▸ EXERCISE: Your answer should be one number: the count of lines below that contain "premium".

[DATA TO EXAMINE — start]

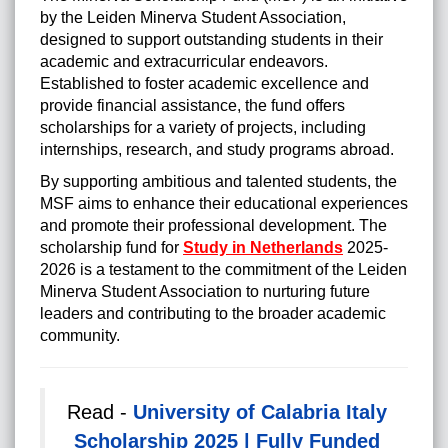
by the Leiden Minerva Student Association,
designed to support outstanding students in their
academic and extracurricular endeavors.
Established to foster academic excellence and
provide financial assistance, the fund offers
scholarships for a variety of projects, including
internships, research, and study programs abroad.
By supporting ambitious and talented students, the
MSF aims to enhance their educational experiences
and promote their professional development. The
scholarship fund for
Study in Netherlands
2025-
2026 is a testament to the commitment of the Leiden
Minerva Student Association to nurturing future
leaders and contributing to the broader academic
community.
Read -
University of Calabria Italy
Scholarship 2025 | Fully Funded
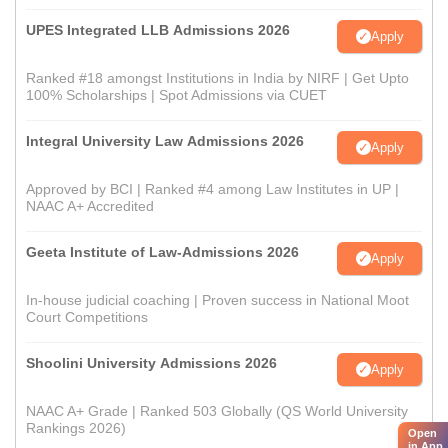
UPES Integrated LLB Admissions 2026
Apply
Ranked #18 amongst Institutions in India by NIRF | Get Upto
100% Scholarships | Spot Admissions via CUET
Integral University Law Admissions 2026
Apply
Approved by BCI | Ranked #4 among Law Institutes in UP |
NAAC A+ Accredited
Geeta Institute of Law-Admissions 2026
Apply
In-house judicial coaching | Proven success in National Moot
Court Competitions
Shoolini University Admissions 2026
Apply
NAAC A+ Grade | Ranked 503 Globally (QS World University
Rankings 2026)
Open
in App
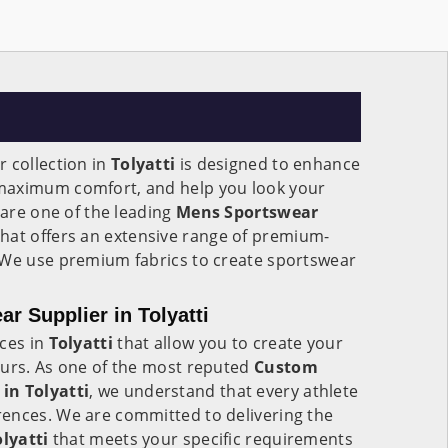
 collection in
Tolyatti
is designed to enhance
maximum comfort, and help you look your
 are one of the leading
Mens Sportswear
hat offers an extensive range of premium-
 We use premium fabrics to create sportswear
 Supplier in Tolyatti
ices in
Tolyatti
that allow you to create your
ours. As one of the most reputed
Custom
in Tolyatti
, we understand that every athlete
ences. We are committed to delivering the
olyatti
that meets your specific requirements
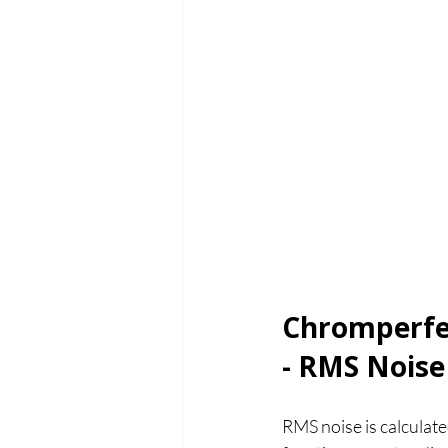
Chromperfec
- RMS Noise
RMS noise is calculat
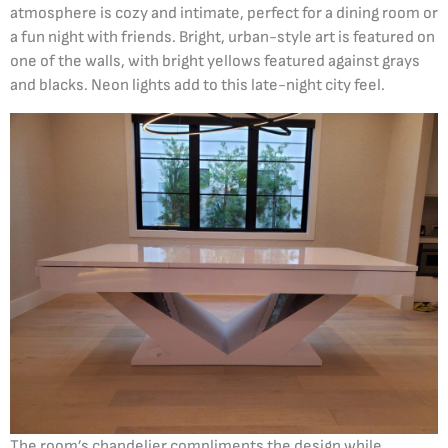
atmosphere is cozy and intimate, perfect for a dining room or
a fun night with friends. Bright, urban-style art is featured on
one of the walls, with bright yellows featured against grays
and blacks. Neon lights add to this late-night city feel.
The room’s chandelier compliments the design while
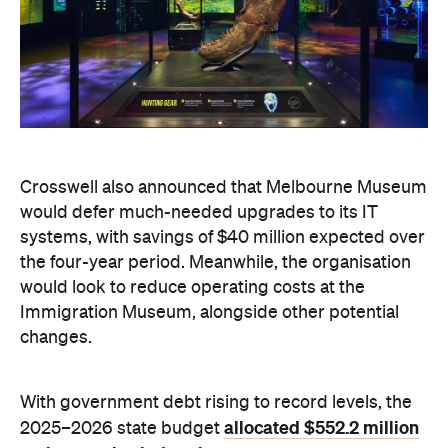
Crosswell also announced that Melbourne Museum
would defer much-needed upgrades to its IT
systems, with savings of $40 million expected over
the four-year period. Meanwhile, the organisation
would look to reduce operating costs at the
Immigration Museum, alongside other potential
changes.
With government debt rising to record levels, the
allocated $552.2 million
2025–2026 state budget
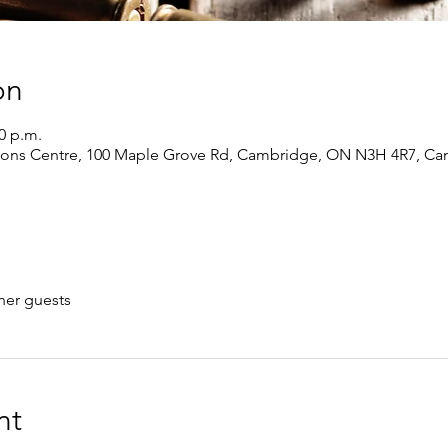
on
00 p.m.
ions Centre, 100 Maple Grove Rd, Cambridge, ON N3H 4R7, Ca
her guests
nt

[DATA TO EXAMINE — finish]
[DATA TO EXAMINE — start]

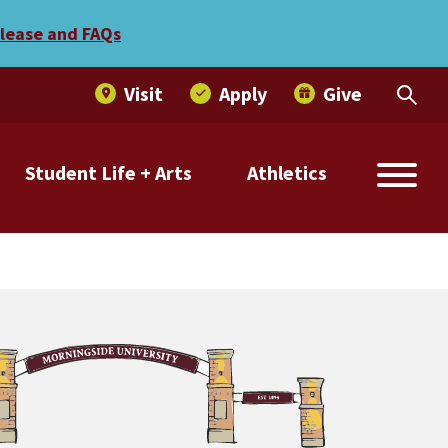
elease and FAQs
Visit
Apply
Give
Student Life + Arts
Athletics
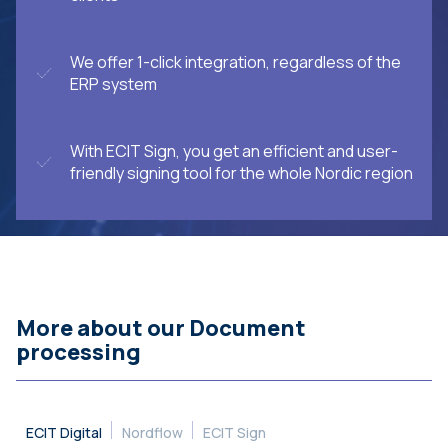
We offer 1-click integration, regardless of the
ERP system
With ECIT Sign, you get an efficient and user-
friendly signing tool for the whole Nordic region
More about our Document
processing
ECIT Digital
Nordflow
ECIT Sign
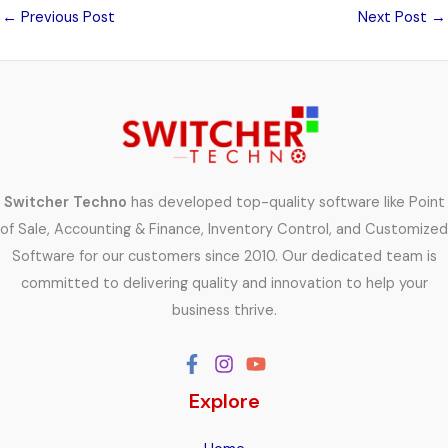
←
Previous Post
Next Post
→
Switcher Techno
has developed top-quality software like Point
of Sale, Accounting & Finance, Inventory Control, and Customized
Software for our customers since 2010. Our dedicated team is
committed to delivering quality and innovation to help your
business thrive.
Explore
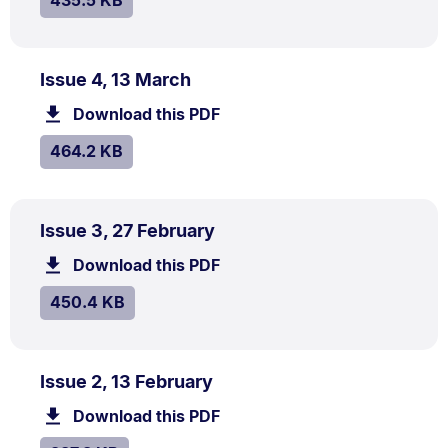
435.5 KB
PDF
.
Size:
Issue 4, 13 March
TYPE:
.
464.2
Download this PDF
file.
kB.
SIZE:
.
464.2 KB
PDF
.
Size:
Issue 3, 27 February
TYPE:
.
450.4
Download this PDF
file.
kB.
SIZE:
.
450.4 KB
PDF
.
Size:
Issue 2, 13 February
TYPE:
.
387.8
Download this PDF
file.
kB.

[DATA TO EXAMINE — finish]
[DATA TO EXAMINE — start]

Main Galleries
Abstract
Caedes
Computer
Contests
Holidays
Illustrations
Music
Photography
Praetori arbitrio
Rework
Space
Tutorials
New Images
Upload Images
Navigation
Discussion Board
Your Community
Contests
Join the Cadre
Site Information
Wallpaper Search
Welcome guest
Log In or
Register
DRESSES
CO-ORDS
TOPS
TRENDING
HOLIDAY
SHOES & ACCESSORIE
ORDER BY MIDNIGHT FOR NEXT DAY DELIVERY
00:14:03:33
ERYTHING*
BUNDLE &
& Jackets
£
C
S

[DATA TO EXAMINE — finish]

▸ ANSWER SPACE: 2